→ **Data**:

+++++

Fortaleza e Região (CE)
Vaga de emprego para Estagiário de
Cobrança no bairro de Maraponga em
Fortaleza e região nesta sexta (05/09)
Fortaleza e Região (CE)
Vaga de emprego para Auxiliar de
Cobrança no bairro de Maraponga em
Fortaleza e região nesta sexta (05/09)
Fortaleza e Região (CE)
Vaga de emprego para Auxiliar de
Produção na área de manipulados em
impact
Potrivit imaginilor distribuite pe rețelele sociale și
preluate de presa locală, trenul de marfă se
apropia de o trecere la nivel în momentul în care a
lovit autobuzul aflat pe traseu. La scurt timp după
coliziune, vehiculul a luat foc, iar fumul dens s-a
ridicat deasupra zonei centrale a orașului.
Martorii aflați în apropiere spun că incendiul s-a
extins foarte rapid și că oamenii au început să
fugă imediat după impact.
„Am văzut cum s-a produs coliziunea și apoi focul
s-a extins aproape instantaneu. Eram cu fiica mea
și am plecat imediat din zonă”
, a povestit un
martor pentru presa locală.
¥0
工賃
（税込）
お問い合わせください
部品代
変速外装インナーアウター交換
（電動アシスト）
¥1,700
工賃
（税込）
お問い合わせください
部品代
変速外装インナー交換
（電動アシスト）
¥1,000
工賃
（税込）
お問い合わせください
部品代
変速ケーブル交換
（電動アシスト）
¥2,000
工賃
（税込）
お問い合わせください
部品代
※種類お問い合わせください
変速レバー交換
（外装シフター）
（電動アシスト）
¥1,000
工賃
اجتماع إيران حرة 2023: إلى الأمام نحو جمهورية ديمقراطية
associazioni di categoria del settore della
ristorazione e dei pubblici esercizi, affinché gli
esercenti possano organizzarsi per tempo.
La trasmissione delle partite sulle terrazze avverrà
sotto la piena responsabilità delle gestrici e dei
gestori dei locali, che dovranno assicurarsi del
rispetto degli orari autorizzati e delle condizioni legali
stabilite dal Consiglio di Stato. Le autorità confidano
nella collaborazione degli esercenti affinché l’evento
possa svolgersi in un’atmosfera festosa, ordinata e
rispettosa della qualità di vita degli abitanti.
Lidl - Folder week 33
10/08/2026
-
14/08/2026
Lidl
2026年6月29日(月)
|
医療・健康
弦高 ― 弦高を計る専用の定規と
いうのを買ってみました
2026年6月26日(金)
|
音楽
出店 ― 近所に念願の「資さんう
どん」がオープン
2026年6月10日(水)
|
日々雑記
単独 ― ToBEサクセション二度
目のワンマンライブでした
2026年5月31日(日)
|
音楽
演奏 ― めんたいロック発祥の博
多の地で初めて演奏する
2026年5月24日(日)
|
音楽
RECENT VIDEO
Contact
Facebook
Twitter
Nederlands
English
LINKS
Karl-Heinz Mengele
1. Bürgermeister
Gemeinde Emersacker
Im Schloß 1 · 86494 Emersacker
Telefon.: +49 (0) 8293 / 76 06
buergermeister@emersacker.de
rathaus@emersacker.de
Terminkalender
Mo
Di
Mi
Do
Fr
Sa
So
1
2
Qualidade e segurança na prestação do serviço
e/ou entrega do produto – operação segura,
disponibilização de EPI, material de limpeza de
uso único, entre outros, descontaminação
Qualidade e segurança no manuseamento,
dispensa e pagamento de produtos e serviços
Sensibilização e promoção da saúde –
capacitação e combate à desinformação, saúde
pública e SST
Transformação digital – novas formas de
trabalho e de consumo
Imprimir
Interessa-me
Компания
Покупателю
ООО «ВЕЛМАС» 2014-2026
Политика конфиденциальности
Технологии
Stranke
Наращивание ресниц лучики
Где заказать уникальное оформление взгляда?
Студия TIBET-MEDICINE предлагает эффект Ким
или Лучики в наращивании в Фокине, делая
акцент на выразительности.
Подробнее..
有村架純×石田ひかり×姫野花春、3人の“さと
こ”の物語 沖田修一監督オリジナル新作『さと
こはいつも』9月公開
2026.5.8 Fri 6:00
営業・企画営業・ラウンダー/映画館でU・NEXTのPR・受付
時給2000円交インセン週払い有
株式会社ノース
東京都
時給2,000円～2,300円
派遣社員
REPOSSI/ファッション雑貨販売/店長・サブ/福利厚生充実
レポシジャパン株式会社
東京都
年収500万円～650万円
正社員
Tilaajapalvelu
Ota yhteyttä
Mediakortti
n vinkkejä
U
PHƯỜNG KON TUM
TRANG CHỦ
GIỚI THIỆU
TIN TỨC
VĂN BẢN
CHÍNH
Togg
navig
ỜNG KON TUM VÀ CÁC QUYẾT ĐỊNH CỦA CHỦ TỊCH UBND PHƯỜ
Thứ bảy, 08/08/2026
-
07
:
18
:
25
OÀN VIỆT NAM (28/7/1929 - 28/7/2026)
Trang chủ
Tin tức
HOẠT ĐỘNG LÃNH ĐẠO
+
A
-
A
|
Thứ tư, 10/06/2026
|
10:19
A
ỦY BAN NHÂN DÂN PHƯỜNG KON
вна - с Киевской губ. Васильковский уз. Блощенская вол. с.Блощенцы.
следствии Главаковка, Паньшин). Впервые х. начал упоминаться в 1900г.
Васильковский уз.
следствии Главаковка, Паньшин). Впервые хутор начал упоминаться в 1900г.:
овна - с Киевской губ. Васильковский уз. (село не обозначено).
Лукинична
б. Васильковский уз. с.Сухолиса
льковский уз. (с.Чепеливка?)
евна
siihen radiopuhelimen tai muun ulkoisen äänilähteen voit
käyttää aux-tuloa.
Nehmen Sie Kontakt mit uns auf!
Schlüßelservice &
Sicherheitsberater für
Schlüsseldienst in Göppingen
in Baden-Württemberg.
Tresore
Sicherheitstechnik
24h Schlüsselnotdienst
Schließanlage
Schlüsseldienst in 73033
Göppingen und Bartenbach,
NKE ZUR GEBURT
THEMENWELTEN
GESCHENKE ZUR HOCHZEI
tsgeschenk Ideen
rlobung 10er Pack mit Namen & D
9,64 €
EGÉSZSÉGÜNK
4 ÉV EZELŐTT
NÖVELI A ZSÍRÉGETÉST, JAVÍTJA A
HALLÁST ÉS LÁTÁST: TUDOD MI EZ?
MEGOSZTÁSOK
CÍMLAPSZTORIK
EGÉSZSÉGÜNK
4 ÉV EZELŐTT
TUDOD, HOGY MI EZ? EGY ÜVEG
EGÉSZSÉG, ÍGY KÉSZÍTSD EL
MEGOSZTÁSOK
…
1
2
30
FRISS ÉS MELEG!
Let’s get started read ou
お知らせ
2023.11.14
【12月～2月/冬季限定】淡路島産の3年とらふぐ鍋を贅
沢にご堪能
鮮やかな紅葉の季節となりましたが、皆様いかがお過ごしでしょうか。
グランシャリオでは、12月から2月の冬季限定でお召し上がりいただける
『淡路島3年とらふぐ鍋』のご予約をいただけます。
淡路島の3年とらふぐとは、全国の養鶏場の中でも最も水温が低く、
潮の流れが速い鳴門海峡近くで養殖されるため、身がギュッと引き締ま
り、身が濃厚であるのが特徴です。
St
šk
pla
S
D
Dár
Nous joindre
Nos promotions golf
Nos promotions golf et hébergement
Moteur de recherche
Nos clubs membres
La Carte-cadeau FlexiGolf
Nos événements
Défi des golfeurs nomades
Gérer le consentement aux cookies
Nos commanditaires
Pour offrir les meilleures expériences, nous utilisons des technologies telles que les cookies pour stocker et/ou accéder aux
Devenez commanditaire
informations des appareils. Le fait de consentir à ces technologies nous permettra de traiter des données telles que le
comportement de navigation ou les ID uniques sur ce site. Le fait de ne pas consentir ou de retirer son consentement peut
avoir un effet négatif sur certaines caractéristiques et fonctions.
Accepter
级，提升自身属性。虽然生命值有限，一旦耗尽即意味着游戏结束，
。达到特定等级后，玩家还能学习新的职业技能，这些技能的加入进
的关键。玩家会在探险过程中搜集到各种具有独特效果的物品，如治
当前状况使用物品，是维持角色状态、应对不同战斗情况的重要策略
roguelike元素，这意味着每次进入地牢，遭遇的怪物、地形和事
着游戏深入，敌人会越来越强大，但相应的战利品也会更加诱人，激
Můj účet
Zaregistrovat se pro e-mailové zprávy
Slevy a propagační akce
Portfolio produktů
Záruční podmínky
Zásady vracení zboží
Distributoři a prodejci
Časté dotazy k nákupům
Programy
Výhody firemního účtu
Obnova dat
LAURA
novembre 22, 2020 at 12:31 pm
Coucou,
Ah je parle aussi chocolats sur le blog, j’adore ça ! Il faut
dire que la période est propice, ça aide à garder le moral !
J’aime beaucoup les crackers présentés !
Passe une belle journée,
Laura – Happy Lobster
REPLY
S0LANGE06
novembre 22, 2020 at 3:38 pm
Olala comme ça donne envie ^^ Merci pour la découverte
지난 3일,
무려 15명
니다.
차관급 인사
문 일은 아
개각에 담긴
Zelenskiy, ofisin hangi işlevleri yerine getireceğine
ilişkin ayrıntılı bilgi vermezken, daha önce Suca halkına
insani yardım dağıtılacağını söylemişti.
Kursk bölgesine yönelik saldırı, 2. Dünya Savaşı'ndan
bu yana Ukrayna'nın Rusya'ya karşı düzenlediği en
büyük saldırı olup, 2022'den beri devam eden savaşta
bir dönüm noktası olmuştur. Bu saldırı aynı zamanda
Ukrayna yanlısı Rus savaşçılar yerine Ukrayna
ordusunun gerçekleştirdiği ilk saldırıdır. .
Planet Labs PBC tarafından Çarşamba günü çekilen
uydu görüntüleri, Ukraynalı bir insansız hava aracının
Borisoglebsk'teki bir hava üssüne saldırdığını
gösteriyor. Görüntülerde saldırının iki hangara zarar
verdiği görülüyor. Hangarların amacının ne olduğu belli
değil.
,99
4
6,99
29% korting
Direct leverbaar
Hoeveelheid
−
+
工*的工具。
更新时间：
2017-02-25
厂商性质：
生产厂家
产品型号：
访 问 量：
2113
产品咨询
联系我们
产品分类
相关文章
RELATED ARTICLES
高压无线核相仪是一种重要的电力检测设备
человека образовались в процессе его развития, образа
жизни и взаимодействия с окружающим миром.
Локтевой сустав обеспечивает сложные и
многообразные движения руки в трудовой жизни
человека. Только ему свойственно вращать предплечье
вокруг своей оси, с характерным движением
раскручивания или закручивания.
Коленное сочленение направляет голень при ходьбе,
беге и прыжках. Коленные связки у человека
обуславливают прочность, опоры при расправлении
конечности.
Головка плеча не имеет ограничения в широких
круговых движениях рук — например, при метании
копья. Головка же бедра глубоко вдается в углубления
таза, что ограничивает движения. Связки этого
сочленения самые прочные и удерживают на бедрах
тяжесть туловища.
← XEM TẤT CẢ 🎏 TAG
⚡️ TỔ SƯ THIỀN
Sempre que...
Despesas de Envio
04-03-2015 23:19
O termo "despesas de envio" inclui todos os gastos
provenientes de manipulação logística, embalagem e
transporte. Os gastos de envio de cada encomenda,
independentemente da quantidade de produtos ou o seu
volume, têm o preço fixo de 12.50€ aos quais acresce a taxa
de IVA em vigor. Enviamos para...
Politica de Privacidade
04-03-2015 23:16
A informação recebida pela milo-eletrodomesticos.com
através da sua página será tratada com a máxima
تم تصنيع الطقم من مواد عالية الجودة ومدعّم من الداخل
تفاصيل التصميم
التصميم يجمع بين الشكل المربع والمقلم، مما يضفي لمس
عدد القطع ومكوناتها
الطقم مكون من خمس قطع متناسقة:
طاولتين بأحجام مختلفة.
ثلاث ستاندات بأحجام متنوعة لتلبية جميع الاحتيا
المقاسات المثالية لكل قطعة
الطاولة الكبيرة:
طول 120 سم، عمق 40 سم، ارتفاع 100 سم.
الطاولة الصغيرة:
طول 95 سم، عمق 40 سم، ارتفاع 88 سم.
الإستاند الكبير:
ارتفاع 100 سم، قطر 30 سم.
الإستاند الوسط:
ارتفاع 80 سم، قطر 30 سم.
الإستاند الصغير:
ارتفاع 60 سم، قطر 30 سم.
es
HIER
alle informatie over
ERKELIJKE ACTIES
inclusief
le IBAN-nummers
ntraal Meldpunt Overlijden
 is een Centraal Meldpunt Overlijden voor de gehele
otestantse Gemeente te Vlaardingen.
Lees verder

+++++

→ **What to do**:
From the records above, print exactly the lines that run from the line with "TỔ SƯ THIỀN" to the line with "otestantse Gemeente te Vlaardingen.", inclusive.

→ **Result of this task**:
⚡️ TỔ SƯ THIỀN
Sempre que...
Despesas de Envio
04-03-2015 23:19
O termo "despesas de envio" inclui todos os gastos
provenientes de manipulação logística, embalagem e
transporte. Os gastos de envio de cada encomenda,
independentemente da quantidade de produtos ou o seu
volume, têm o preço fixo de 12.50€ aos quais acresce a taxa
de IVA em vigor. Enviamos para...
Politica de Privacidade
04-03-2015 23:16
A informação recebida pela milo-eletrodomesticos.com
através da sua página será tratada com a máxima
تم تصنيع الطقم من مواد عالية الجودة ومدعّم من الداخل
تفاصيل التصميم
التصميم يجمع بين الشكل المربع والمقلم، مما يضفي لمس
عدد القطع ومكوناتها
الطقم مكون من خمس قطع متناسقة:
طاولتين بأحجام مختلفة.
ثلاث ستاندات بأحجام متنوعة لتلبية جميع الاحتيا
المقاسات المثالية لكل قطعة
الطاولة الكبيرة:
طول 120 سم، عمق 40 سم، ارتفاع 100 سم.
الطاولة الصغيرة:
طول 95 سم، عمق 40 سم، ارتفاع 88 سم.
الإستاند الكبير:
ارتفاع 100 سم، قطر 30 سم.
الإستاند الوسط:
ارتفاع 80 سم، قطر 30 سم.
الإستاند الصغير:
ارتفاع 60 سم، قطر 30 سم.
es
HIER
alle informatie over
ERKELIJKE ACTIES
inclusief
le IBAN-nummers
ntraal Meldpunt Overlijden
 is een Centraal Meldpunt Overlijden voor de gehele
otestantse Gemeente te Vlaardingen.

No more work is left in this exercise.